_WHAT TO WORK ON_
Of all the lines in the records below, copy only those that contain the string "Users".

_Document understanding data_
┄┄┄┄┄┄┄┄┄┄┄┄┄┄┄┄┄┄┄┄

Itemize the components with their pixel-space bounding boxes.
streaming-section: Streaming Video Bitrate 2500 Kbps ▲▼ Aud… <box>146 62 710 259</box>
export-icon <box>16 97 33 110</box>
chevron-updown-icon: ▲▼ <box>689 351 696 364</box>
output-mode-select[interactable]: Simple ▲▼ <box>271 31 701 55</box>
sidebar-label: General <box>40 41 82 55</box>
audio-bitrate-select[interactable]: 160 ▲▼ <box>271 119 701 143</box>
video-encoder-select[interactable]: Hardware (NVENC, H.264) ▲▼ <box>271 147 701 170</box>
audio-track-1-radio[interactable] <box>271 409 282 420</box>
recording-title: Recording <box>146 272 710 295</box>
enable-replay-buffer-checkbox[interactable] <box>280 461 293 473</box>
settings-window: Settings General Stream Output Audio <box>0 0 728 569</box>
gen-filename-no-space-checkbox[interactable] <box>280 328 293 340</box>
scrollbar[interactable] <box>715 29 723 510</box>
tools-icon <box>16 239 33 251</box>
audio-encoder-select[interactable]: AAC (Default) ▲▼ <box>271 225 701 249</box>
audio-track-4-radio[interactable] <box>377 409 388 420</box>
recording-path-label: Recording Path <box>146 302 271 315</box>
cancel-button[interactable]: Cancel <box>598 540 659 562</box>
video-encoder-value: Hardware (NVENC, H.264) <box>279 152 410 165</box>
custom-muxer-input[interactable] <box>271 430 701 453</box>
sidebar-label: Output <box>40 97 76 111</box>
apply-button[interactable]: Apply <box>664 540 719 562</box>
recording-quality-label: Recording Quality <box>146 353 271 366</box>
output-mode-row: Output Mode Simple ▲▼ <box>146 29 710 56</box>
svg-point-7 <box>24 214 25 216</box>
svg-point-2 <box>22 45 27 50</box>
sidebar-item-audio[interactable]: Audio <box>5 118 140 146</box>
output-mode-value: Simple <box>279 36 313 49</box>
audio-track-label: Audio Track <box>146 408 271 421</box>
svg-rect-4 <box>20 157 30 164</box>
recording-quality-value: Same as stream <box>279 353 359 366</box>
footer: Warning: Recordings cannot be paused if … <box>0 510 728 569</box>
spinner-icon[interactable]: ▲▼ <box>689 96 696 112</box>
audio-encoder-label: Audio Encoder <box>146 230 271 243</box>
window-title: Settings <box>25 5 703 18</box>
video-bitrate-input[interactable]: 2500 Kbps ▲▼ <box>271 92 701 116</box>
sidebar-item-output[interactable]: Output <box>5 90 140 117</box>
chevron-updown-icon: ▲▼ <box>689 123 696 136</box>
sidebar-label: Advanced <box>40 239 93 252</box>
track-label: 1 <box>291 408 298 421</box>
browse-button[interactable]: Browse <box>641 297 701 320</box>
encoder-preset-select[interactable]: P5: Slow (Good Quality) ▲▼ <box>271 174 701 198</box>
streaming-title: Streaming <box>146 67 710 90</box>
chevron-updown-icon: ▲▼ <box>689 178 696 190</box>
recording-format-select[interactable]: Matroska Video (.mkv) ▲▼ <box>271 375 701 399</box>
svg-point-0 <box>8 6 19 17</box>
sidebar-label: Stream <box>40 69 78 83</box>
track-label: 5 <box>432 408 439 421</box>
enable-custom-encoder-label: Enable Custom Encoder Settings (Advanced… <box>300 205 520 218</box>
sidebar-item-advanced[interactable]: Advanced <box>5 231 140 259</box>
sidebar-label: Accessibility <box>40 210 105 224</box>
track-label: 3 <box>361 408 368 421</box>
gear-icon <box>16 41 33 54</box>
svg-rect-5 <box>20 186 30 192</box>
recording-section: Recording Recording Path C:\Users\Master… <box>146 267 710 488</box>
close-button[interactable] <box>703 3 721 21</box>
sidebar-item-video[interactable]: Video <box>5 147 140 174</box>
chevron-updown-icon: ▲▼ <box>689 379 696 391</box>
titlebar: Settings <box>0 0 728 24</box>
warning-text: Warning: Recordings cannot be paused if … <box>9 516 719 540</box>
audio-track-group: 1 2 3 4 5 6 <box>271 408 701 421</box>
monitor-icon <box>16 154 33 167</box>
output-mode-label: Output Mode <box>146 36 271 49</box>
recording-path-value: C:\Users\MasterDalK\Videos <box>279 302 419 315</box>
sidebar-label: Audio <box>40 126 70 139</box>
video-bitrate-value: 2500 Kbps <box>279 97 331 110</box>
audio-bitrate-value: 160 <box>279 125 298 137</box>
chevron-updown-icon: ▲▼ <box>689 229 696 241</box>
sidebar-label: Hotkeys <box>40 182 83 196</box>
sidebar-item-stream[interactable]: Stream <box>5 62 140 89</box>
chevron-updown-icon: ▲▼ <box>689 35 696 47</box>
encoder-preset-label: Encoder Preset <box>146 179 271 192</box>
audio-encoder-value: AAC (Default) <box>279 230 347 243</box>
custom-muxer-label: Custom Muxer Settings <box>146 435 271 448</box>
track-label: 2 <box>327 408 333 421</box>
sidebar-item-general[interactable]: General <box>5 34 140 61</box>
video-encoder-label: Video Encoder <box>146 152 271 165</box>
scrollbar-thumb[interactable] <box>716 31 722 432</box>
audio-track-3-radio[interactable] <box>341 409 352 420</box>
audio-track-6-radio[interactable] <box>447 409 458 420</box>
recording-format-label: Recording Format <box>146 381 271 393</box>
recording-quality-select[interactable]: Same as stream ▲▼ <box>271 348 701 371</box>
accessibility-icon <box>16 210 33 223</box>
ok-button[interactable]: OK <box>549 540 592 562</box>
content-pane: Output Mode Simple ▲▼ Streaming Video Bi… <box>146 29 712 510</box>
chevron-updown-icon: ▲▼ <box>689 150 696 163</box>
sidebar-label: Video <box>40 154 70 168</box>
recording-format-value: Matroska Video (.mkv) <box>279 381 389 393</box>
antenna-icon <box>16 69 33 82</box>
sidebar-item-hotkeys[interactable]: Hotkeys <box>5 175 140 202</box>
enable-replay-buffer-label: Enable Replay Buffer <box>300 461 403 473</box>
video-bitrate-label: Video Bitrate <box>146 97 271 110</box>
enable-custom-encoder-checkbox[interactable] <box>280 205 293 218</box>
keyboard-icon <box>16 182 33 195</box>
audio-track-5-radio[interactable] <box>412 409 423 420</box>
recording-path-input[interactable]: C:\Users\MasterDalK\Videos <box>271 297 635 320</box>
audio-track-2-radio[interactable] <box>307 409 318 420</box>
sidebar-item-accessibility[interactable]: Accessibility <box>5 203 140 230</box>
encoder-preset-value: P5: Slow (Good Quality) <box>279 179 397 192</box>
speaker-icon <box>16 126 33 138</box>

┄┄┄┄┄┄┄┄┄┄┄┄┄┄┄┄┄┄┄┄

_REPLY_
recording-section: Recording Recording Path C:\Users\Master… <box>146 267 710 488</box>
recording-path-value: C:\Users\MasterDalK\Videos <box>279 302 419 315</box>
recording-path-input[interactable]: C:\Users\MasterDalK\Videos <box>271 297 635 320</box>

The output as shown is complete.